__EXERCISE__. Would you transcribe all of the entries that follow, word for word?

======

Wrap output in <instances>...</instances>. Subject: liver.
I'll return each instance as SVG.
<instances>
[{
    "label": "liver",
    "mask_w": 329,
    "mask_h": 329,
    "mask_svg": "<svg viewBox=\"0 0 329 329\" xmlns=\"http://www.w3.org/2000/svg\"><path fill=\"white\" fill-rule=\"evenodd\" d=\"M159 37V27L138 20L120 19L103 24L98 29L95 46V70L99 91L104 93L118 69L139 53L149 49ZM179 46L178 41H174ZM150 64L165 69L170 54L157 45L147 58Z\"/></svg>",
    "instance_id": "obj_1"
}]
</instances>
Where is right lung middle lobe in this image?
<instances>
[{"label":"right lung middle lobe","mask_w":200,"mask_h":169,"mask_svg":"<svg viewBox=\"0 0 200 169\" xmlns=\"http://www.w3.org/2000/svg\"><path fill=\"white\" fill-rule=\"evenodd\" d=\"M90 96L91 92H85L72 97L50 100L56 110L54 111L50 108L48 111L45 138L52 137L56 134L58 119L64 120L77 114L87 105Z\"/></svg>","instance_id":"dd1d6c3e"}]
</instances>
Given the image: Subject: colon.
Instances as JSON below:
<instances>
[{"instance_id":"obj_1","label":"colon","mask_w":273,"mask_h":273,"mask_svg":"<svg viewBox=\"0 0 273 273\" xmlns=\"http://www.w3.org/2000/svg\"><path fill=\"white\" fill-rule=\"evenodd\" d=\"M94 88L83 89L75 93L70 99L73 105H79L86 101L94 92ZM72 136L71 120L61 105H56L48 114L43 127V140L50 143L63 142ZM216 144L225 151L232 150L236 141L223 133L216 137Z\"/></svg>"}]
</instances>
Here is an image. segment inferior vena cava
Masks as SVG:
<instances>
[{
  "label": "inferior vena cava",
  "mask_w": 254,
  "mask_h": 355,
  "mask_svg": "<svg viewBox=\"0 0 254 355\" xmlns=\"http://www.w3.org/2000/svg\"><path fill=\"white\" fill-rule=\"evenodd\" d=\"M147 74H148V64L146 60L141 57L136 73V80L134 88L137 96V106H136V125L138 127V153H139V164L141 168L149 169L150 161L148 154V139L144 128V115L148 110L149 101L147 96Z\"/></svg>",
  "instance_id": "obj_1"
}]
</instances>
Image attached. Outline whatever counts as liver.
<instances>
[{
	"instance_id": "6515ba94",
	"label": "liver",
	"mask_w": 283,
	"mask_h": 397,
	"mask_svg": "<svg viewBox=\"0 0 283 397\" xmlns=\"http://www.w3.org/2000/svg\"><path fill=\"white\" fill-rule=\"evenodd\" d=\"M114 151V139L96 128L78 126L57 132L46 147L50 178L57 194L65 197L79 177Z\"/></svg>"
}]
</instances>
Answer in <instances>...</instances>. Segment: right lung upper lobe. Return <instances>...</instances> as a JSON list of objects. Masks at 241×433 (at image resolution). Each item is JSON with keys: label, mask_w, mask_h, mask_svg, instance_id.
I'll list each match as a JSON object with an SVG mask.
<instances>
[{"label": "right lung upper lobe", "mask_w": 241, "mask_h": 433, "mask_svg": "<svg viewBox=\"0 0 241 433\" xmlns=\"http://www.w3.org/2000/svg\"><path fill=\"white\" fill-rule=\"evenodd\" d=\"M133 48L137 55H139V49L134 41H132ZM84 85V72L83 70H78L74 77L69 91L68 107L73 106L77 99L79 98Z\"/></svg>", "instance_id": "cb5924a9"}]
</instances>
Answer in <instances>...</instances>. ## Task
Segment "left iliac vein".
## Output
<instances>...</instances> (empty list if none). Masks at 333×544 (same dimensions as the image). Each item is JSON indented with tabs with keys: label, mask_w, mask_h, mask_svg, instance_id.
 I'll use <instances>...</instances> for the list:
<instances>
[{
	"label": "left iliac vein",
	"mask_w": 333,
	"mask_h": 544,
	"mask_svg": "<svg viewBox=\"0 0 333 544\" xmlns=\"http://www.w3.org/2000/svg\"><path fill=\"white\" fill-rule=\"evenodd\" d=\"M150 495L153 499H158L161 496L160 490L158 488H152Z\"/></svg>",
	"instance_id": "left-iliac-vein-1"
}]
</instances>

======

__TASK OUTPUT__.
Wrap output in <instances>...</instances>. Subject: liver.
I'll return each instance as SVG.
<instances>
[{
    "label": "liver",
    "mask_w": 329,
    "mask_h": 329,
    "mask_svg": "<svg viewBox=\"0 0 329 329\" xmlns=\"http://www.w3.org/2000/svg\"><path fill=\"white\" fill-rule=\"evenodd\" d=\"M159 37V27L138 20L120 19L103 24L98 29L95 46V70L99 91L104 93L118 69L139 53L149 49ZM179 46L178 41H174ZM150 64L165 69L170 54L157 45L147 58Z\"/></svg>",
    "instance_id": "obj_1"
}]
</instances>
Where is right lung middle lobe in this image?
<instances>
[{"label":"right lung middle lobe","mask_w":200,"mask_h":169,"mask_svg":"<svg viewBox=\"0 0 200 169\" xmlns=\"http://www.w3.org/2000/svg\"><path fill=\"white\" fill-rule=\"evenodd\" d=\"M90 96L91 92H85L72 97L50 100L56 110L54 111L50 108L48 111L45 138L52 137L56 134L58 119L64 120L77 114L87 105Z\"/></svg>","instance_id":"dd1d6c3e"}]
</instances>
Given the image: Subject: colon.
Instances as JSON below:
<instances>
[{"instance_id":"obj_1","label":"colon","mask_w":273,"mask_h":273,"mask_svg":"<svg viewBox=\"0 0 273 273\" xmlns=\"http://www.w3.org/2000/svg\"><path fill=\"white\" fill-rule=\"evenodd\" d=\"M94 88L83 89L75 93L70 99L73 105H79L86 101L94 92ZM72 136L71 120L61 105H56L48 114L43 127V140L50 143L63 142ZM216 144L225 151L232 150L236 141L223 133L216 137Z\"/></svg>"}]
</instances>
Here is an image. segment inferior vena cava
Masks as SVG:
<instances>
[{
  "label": "inferior vena cava",
  "mask_w": 254,
  "mask_h": 355,
  "mask_svg": "<svg viewBox=\"0 0 254 355\" xmlns=\"http://www.w3.org/2000/svg\"><path fill=\"white\" fill-rule=\"evenodd\" d=\"M147 74H148V64L146 60L141 57L136 73V80L134 88L137 96V106H136V125L138 127V153H139V164L141 168L149 169L150 161L148 154V139L144 128V115L148 110L149 101L147 96Z\"/></svg>",
  "instance_id": "obj_1"
}]
</instances>
Image attached. Outline whatever counts as liver.
<instances>
[{
	"instance_id": "6515ba94",
	"label": "liver",
	"mask_w": 283,
	"mask_h": 397,
	"mask_svg": "<svg viewBox=\"0 0 283 397\" xmlns=\"http://www.w3.org/2000/svg\"><path fill=\"white\" fill-rule=\"evenodd\" d=\"M114 151V139L96 128L78 126L57 132L46 147L50 178L57 194L65 197L79 177Z\"/></svg>"
}]
</instances>
Answer in <instances>...</instances>. Segment: right lung upper lobe. Return <instances>...</instances> as a JSON list of objects. Masks at 241×433 (at image resolution). Each item is JSON with keys: label, mask_w, mask_h, mask_svg, instance_id.
I'll list each match as a JSON object with an SVG mask.
<instances>
[{"label": "right lung upper lobe", "mask_w": 241, "mask_h": 433, "mask_svg": "<svg viewBox=\"0 0 241 433\" xmlns=\"http://www.w3.org/2000/svg\"><path fill=\"white\" fill-rule=\"evenodd\" d=\"M133 48L137 55H139V49L134 41H132ZM84 85V72L83 70H78L74 77L69 91L68 107L73 106L77 99L79 98Z\"/></svg>", "instance_id": "cb5924a9"}]
</instances>
Answer in <instances>...</instances>. ## Task
Segment "left iliac vein".
## Output
<instances>...</instances> (empty list if none). Masks at 333×544 (same dimensions as the image). Each item is JSON indented with tabs with keys: label, mask_w, mask_h, mask_svg, instance_id.
 I'll use <instances>...</instances> for the list:
<instances>
[{
	"label": "left iliac vein",
	"mask_w": 333,
	"mask_h": 544,
	"mask_svg": "<svg viewBox=\"0 0 333 544\" xmlns=\"http://www.w3.org/2000/svg\"><path fill=\"white\" fill-rule=\"evenodd\" d=\"M150 495L153 499H158L161 496L160 490L158 488H152Z\"/></svg>",
	"instance_id": "left-iliac-vein-1"
}]
</instances>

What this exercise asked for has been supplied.